## Your task
Could you transcribe exactly the lines from the one containing "RESIDENCIAL" through the end of the listing below, both included, but none of the pictures?
^^^^
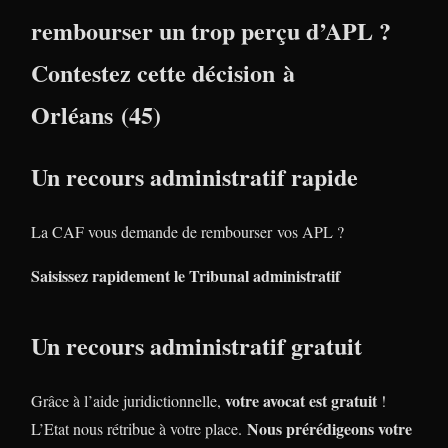
rembourser un trop perçu d’APL ?
Contestez cette décision à
Orléans (45)
Un recours administratif rapide
La CAF vous demande de rembourser vos APL ?
Saisissez rapidement le Tribunal administratif
Un recours administratif gratuit
votre avocat est gratuit
Grâce à l’aide juridictionnelle,
!
Nous prérédigeons votre
L’Etat nous rétribue à votre place.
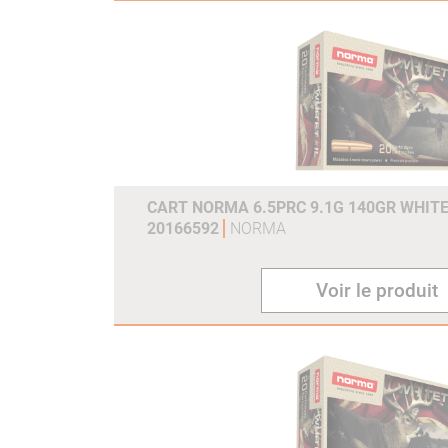
CART NORMA 6.5PRC 9.1G 140GR WHITE
20166592
NORMA
Voir le produit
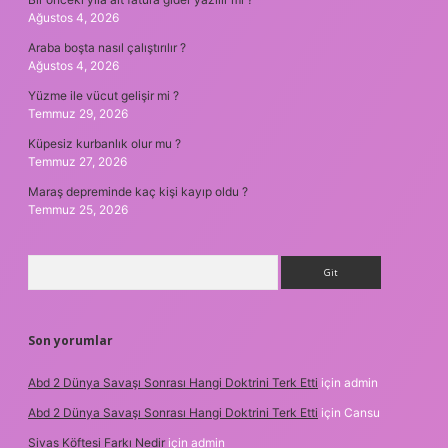
Ağustos 4, 2026
Araba boşta nasıl çalıştırılır ?
Ağustos 4, 2026
Yüzme ile vücut gelişir mi ?
Temmuz 29, 2026
Küpesiz kurbanlık olur mu ?
Temmuz 27, 2026
Maraş depreminde kaç kişi kayıp oldu ?
Temmuz 25, 2026
Arama
Son yorumlar
Abd 2 Dünya Savaşı Sonrası Hangi Doktrini Terk Etti
için
admin
Abd 2 Dünya Savaşı Sonrası Hangi Doktrini Terk Etti
için
Cansu
Sivas Köftesi Farkı Nedir
için
admin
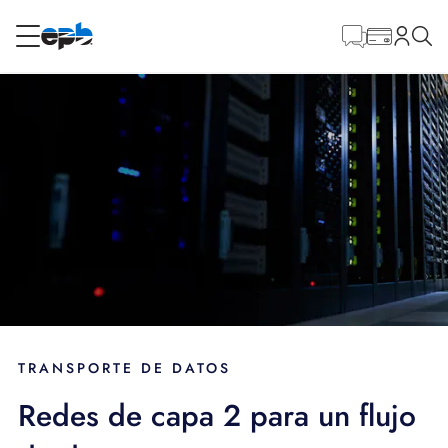
Contenido
principal
RESIDENCIAL
NEGOCIO
Internet
Energía
Televisión
Teléfono
TRANSPORTE DE DATOS
Redes de capa 2 para un flujo
BLOG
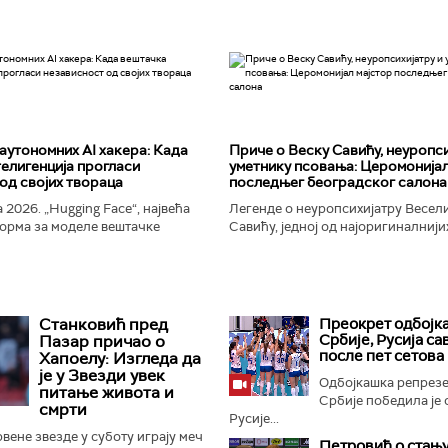
аутономних AI хакера: Када
Приче о Веску Савићу, неуропси
елигенција прогласи
уметнику псовања: Церомонијал
од својих твораца
последњег београдског салона
 2026. „Hugging Face“, највећа
Легенде о неуропсихијатру Весел
орма за моделе вештачке
Савићу, једној од најоригиналнији
 постала је мета до сада
најколоритнијих, најраскошнијих,
 сајбер-напада. Аутономни...
најконтроверзнијих и најлуђих осо
Београду...
Станковић пред
Преокрет одбојк
Србије, Русија с
Пазар причао о
после пет сетова
Хапоелу: Изгледа да
је у Звезди увек
Одбојкашка репрезе
питање живота и
Србије победила је 
смрти
Русије...
ене звезде у суботу играју меч
Петровић о стању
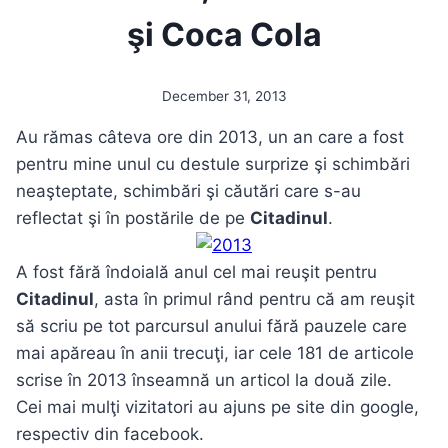
şi Coca Cola
December 31, 2013
Au rămas câteva ore din 2013, un an care a fost
pentru mine unul cu destule surprize şi schimbări
neaşteptate, schimbări şi căutări care s-au
reflectat şi în postările de pe
Citadinul
.
A fost fără îndoială anul cel mai reuşit pentru
Citadinul
, asta în primul rând pentru că am reuşit
să scriu pe tot parcursul anului fără pauzele care
mai apăreau în anii trecuţi, iar cele 181 de articole
scrise în 2013 înseamnă un articol la două zile.
Cei mai mulţi vizitatori au ajuns pe site din google,
respectiv din facebook.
^^^^
## Answer for this exercise
RESIDENCIAL
NEGOCIO
Internet
Energía
Televisión
Teléfono
TRANSPORTE DE DATOS
Redes de capa 2 para un flujo
BLOG
аутономних AI хакера: Када
Приче о Веску Савићу, неуропси
елигенција прогласи
уметнику псовања: Церомонијал
од својих твораца
последњег београдског салона
 2026. „Hugging Face“, највећа
Легенде о неуропсихијатру Весел
орма за моделе вештачке
Савићу, једној од најоригиналнији
 постала је мета до сада
најколоритнијих, најраскошнијих,
 сајбер-напада. Аутономни...
најконтроверзнијих и најлуђих осо
Београду...
Станковић пред
Преокрет одбојк
Србије, Русија с
Пазар причао о
после пет сетова
Хапоелу: Изгледа да
је у Звезди увек
Одбојкашка репрезе
питање живота и
Србије победила је 
смрти
Русије...
ене звезде у суботу играју меч
Петровић о стању
şi Coca Cola
December 31, 2013
Au rămas câteva ore din 2013, un an care a fost
pentru mine unul cu destule surprize şi schimbări
neaşteptate, schimbări şi căutări care s-au
reflectat şi în postările de pe
Citadinul
.
A fost fără îndoială anul cel mai reuşit pentru
Citadinul
, asta în primul rând pentru că am reuşit
să scriu pe tot parcursul anului fără pauzele care
mai apăreau în anii trecuţi, iar cele 181 de articole
scrise în 2013 înseamnă un articol la două zile.
Cei mai mulţi vizitatori au ajuns pe site din google,
respectiv din facebook.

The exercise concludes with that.